Chapter 12 Poisson Process, Birth and Death Process (Lecture on 02/11/2021)

Up until Lecture 10, we have been discussing discrete time and discrete state-space stochastic process \(\{X_n:n\geq 1\}\). That is, \(X_n\in\mathcal{S}\) where \(S\) is discrete. The indexing set of \(X\) is also discrete. It can be \(\mathbb{N}\). However, there are important stochastic processes for which \(\mathcal{S}\) is discrete but the indexing set is continuous. These processes may change their values at any instant of time rather than at specified epochs. In other words, the stochastic process can change instantaneously. Such a process is a family \(\{X(t):t\geq 0\}\) of random variables indexed by the half line \([0,\infty)\) and \(X(t)\) taking values in some discrete set \(\mathcal{S}\).

An important process of this type is called the Poisson process.

Definition 12.1 (Poisson Process) A Poisson process with intensity \(\lambda\) is a process \(N=\{N(t):t\geq 0\}\) taking values in \(\mathcal{S}=\{0,1,2,\cdots\}\) such that

  1. \(N(0)=0\). If \(s\leq t\), then \(N(s)\leq N(t)\).
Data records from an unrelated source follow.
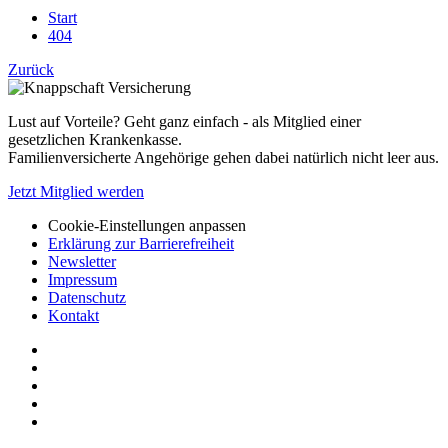
Start
404
Zurück
Lust auf Vorteile? Geht ganz einfach - als Mitglied einer
gesetzlichen Krankenkasse.
Familienversicherte Angehörige gehen dabei natürlich nicht leer aus.
Jetzt Mitglied werden
Cookie-Einstellungen anpassen
Erklärung zur Barrierefreiheit
Newsletter
Impressum
Datenschutz
Kontakt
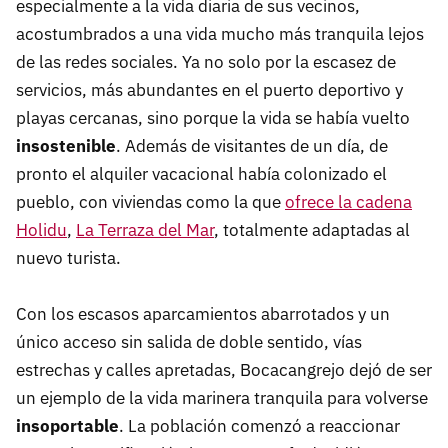
especialmente a la vida diaria de sus vecinos,
acostumbrados a una vida mucho más tranquila lejos
de las redes sociales. Ya no solo por la escasez de
servicios, más abundantes en el puerto deportivo y
playas cercanas, sino porque la vida se había vuelto
insostenible
. Además de visitantes de un día, de
pronto el alquiler vacacional había colonizado el
pueblo, con viviendas como la que
ofrece la cadena
Holidu
,
La Terraza del Mar
, totalmente adaptadas al
nuevo turista.
Con los escasos aparcamientos abarrotados y un
único acceso sin salida de doble sentido, vías
estrechas y calles apretadas, Bocacangrejo dejó de ser
un ejemplo de la vida marinera tranquila para volverse
insoportable
. La población comenzó a reaccionar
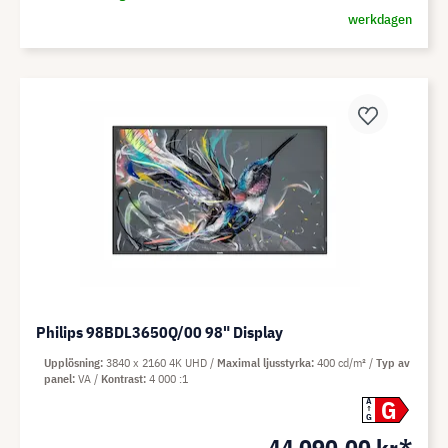
werkdagen
Philips 98BDL3650Q/00 98" Display
Upplösning
3840 x 2160 4K UHD
Maximal ljusstyrka
400 cd/m²
Typ av
panel
VA
Kontrast
4 000 :1
G
A
G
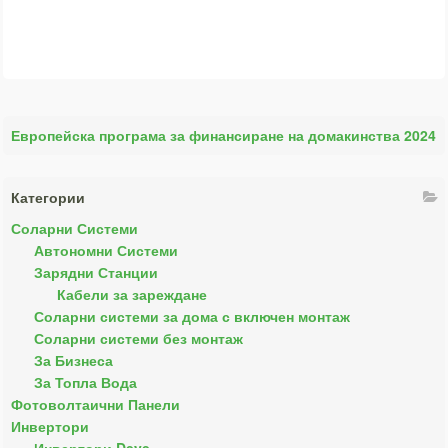
Европейска програма за финансиране на домакинства 2024
Категории
Соларни Системи
Автономни Системи
Зарядни Станции
Кабели за зареждане
Соларни системи за дома с включен монтаж
Соларни системи без монтаж
За Бизнеса
За Топла Вода
Фотоволтаични Панели
Инвертори
Инвертори Deye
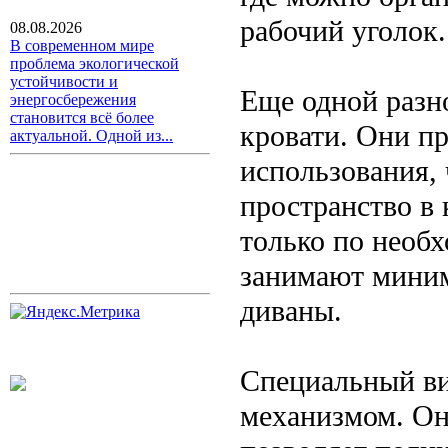
рабочий уголок.
08.08.2026
В современном мире
проблема экологической
устойчивости и
Еще одной разн
энергосбережения
становится всё более
кровати. Они п
актуальной. Одной из...
использования,
пространство в 
только по необх
занимают миним
диваны.
Специальный ви
механизмом. Он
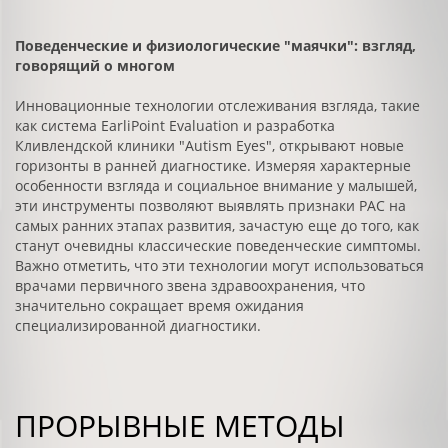
Поведенческие и физиологические "маячки": взгляд,
говорящий о многом
Инновационные технологии отслеживания взгляда, такие
как система EarliPoint Evaluation и разработка
Кливлендской клиники "Autism Eyes", открывают новые
горизонты в ранней диагностике. Измеряя характерные
особенности взгляда и социальное внимание у малышей,
эти инструменты позволяют выявлять признаки РАС на
самых ранних этапах развития, зачастую еще до того, как
станут очевидны классические поведенческие симптомы.
Важно отметить, что эти технологии могут использоваться
врачами первичного звена здравоохранения, что
значительно сокращает время ожидания
специализированной диагностики.
ПРОРЫВНЫЕ МЕТОДЫ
  2. \(P(N(t+h)=n+m|N(t)=n)=\left\{\begin{aligned} & \lambda h+o(h) & m=1\\ & 1-\lambda h+o(h) & m=0 \\ & o(h) & m>1\end{aligned}\right.\) where \(o(h)\) represents any function such that \(\frac{o(h)}{h}\to 0\) as \(h\to 0\). That is, a function of \(h\) that decays to 0 faster than \(h\) (at a super-linear rate).

  3. If \(s<t\), \(N(t)-N(s)\), which denotes the number of events in the interval \((s,t]\) is independent of the number of events during the time \([0,s]\), i.e. \(N(t)-N(s)\) is independent of \(N(s)\).

The Poisson process with intensity \(\lambda\) is the process \(N(t)\) that represent the number of events that occured up to time \(t\). The first condition says that it need to satisfy that \(N(0)=0\), which means the number of events occured at time 0 is 0. As time increases, the number of events can only increase. The second condition says that, suppose there are \(n\) events occurs in the interval \([0,t]\), then the probability that there will be \(m\) events occuring in the interval \((t,t+h]\) is given by the formula in (b). \(o(h)\) term signifies that if \(h\) is small, then the probability that there will be more than one event occuring in the interval \((t,t+h]\) is very small. The third condition means that for any two disjoint intervals, then number of events occured in one interval is independent with number of events occured in the other interval.

Applications: Here are some typical scenairos where Poisson process is used to model the data.

  1. The number of car accidents in a city within a time interval.

  2. The number of phone calls received by a call center within a time interval.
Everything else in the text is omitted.